Por supuesto, se repiten los aciertos señalados en el post del capítulo previo, gracias a la inteligencia con que se desarrolla una trama repleta de tantos giros, cambios y sorpresas, que mantendrán en vilo a los lectores a lo largo de unas trescientas páginas bien hilvanadas. Hay que reconocer que el dúo se lo curra por solventar algunas piruetas bastante llamativas. Como el memorable paseo de la protagonista por la cornisa del hotel Moderno. El clásico juego del más difícil todavía funciona en buena parte de la función, pero también hay algunos momentos donde podría citarse alguna pasada de frenada, cuando a los autores les da por acumular demasiadas cabriolas en un breve espacio de texto, en plan 13 rue del percebe, donde cada párrafo que avanza transforma al anterior y el sucesivo, en otro. Hay pues una loca carrera de no dar tregua sin saber cuando, a veces, es mejor tomar una pausa. Tanto giro en tan poco espacio ofusca una intención que pretendía dar otra intención.

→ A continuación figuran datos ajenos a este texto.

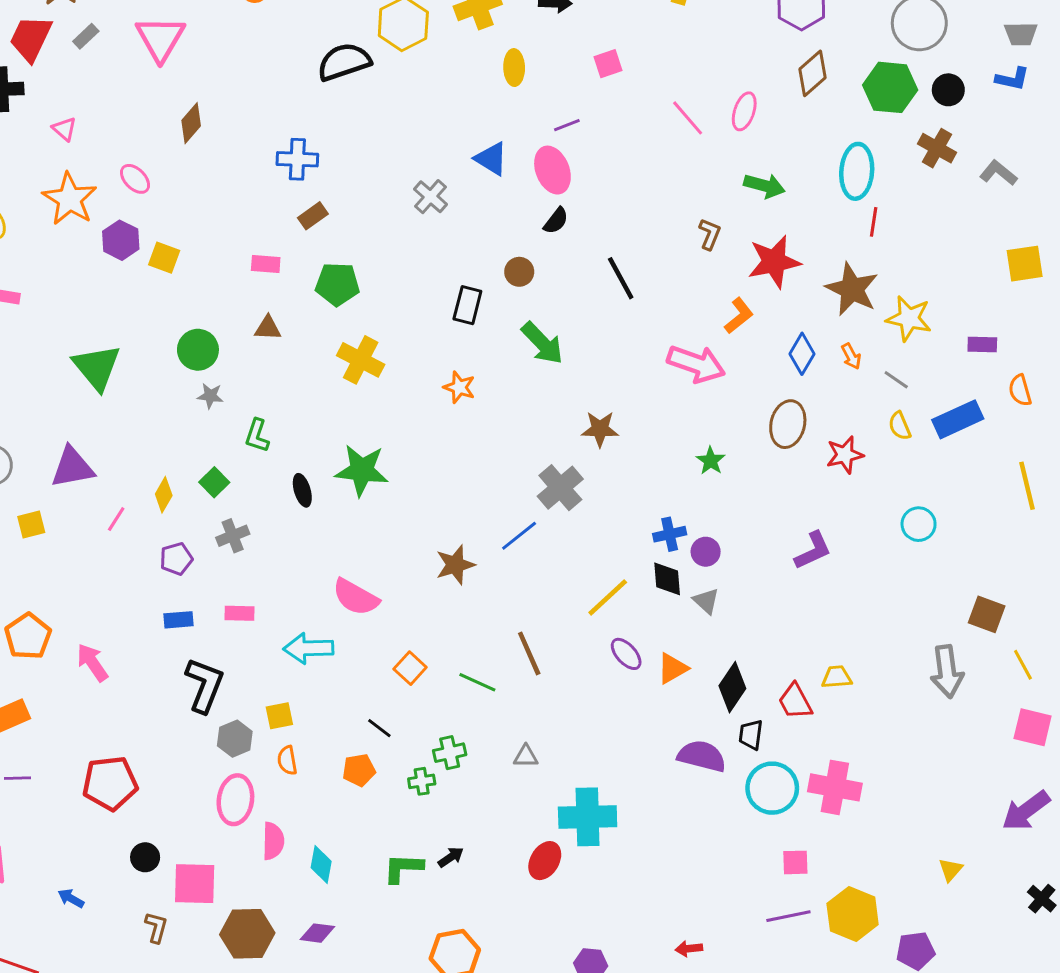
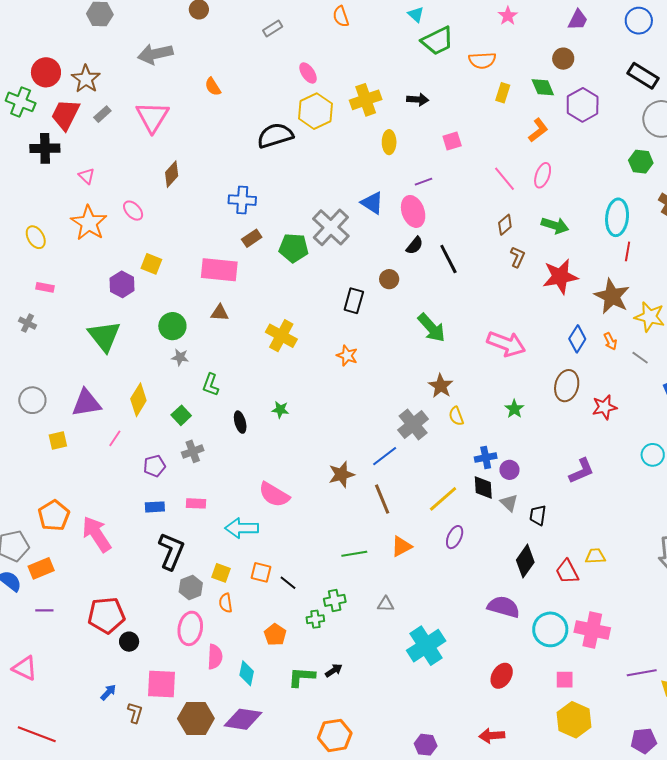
brown diamond: (812, 73) -> (505, 225), moved, size x0.7
green hexagon: (890, 87) -> (641, 162), size x0.7
gray cross: (430, 197) -> (331, 227), size x1.6
purple hexagon: (121, 240) -> (122, 284), moved
pink rectangle: (266, 264) -> (219, 270), size x1.8
black line: (621, 278) -> (448, 259), moved
green pentagon: (337, 284) -> (294, 248), moved
orange L-shape: (739, 316) -> (538, 130), moved
green arrow: (542, 343) -> (431, 328), moved
yellow semicircle: (900, 426) -> (456, 416), moved
brown star: (600, 429) -> (441, 386), turned 30
green star: (362, 470) -> (280, 410), size x0.5
yellow diamond: (164, 495) -> (138, 400), moved, size x1.4
brown line: (529, 653) -> (382, 499), moved
purple ellipse: (626, 654) -> (455, 537), turned 65
pink arrow: (92, 663) -> (97, 534), size x1.4
orange square: (410, 668) -> (261, 572), moved, turned -30
orange triangle: (673, 668) -> (401, 546), moved
green line: (477, 682) -> (354, 554), turned -35
yellow square: (279, 716) -> (221, 573), turned 30
black trapezoid: (751, 735) -> (538, 515), moved
orange pentagon: (359, 770) -> (275, 635), moved, turned -30
cyan cross: (588, 817) -> (426, 646), turned -33
black circle: (145, 857) -> (129, 642), moved
red ellipse: (545, 861) -> (502, 676), moved
blue arrow: (71, 898) -> (108, 692), moved, turned 102
yellow hexagon: (853, 914) -> (574, 720), moved
purple line: (788, 916) -> (642, 673), moved
purple diamond: (317, 933) -> (243, 719), size x1.6
red arrow: (689, 949) -> (492, 736), size x1.4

Sin duda, el mayor logro es el esquema del texto, con la lectura de la novela por parte del censor para ir descubriendo qué ha ocurrido con la tarea encomendada a la protagonista. Ambos personajes caminan de la mano mediante un perfil reconocible, cinematográfico, llamativo y ágil. Escasea el lento divagar de la literatura en favor de la acción, del desarrollo de una historia que transcurre entre diálogos afilados, los recurrentes cambios señalados y personajes encasillados en sus roles predispuestos. Una novela que propone entretenimiento a raudales, además de constantes guiños singulares. El nombre de la prestigiosa científica alemana (Von Harbou) coincide con una importante escritora y guionista germana. O de concesiones personales; la acción se desarrolla en Vigo, ciudad natal de Goretti Irisarri; mientras que el isleño José Gil, alza sus loas al busto del canario Galdós o reseña el piano del político Juan Negrín en la novela como si de un trofeo se tratara.  

En general, hay que realzar el atrevimiento de El enjambre por querer superar a su predecesora, arriesga en engordar una trama con un mayor nivel de dificultad en la que participan numerosos secundarios que terminan, incluso, teniendo su propio cierre. Como la dada a una singular gallega casada con un barón nazi. Por contra, hay un extraño acercamiento a la parodia, un llamativo caso dado en el protagonismo otorgado al Pazo de Meirás, un tramo que mira más hacia un curioso episodio de humor excéntrico, que al continuo juego de espías al que estábamos presenciando. En Madrid no me regalan nada y en cambio los gallegos... Luego dicen que son raros. Carmen Polo. Sinceramente, me choca bastante ese tramo recurrente al chiste, bufonadas hay en el resto del libro, pero no tan concentrado hacia ese momento concreto que llega a despistar el tono serio general. 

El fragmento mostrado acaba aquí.